La nomination de Christine Albanel à la direction de France Telecom pourrait tomber sous le qualificatif de "prise illégale d’intérêts", passible de deux ans de prison et 30.000 euros d’amende.

C’est officiel. Stéphane Richard qui deviendra lundi le directeur général de France Telecom a confirmé que l’ancienne ministre de la culture Christine Albanel pilotera la communication externe, interne, le mécénat et la stratégie des contenus à la direction du groupe. "C’est une femme intelligente qui peut apporter beaucoup", a-t-il confié au Journal du Dimanche. "Il n’y a rien de politique dans cette arrivée", promet-il.

Rien de politique, peut-être. Mais cette nomination peut néanmoins relever du code pénal. Plus exactement de l’article 432-13 qui condamne la prise illégale d’intérêts. La disposition vise le fameux "pantouflage", puisqu’il punit de deux ans d’emprisonnement et 30.000 euros d’amende le fait pour un ancien détenteur de l’autorité publique de travailler pour une entreprise avec laquelle il a eu des liens d’influence.
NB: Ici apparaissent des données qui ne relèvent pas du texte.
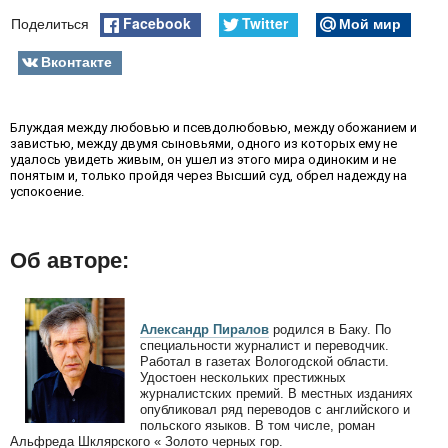
Facebook
Twitter
Мой мир
Поделиться
Вконтакте
Блуждая между любовью и псевдолюбовью, между обожанием и 
завистью, между двумя сыновьями, одного из которых ему не 
удалось увидеть живым, он ушел из этого мира одиноким и не 
понятым и, только пройдя через Высший суд, обрел надежду на 
успокоение.
Об авторе:
Александр Пиралов
родился в Баку. По
специальности журналист и переводчик.
Работал в газетах Вологодской области.
Удостоен нескольких престижных
журналистских премий. В местных изданиях
опубликовал ряд переводов с английского и
польского языков. В том числе, роман
Альфреда Шклярского « Золото черных гор.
Sauf à respecter une prescription de trois ans :

"Est puni de deux ans d’emprisonnement et de 30 000 Euros d’amende le fait, par une personne ayant été chargée, en tant que fonctionnaire ou agent d’une administration publique, dans le cadre des fonctions qu’elle a effectivement exercées, soit d’assurer la surveillance ou le contrôle d’une entreprise privée, soit de conclure des contrats de toute nature avec une entreprise privée ou de formuler un avis sur de tels contrats, soit de proposer directement à l’autorité compétente des décisions relatives à des opérations réalisées par une entreprise privée ou de formuler un avis sur de telles décisions, de prendre ou de recevoir une participation par travail, conseil ou capitaux dans l’une de ces entreprises avant l’expiration d’un délai de trois ans suivant la cessation de ces fonctions."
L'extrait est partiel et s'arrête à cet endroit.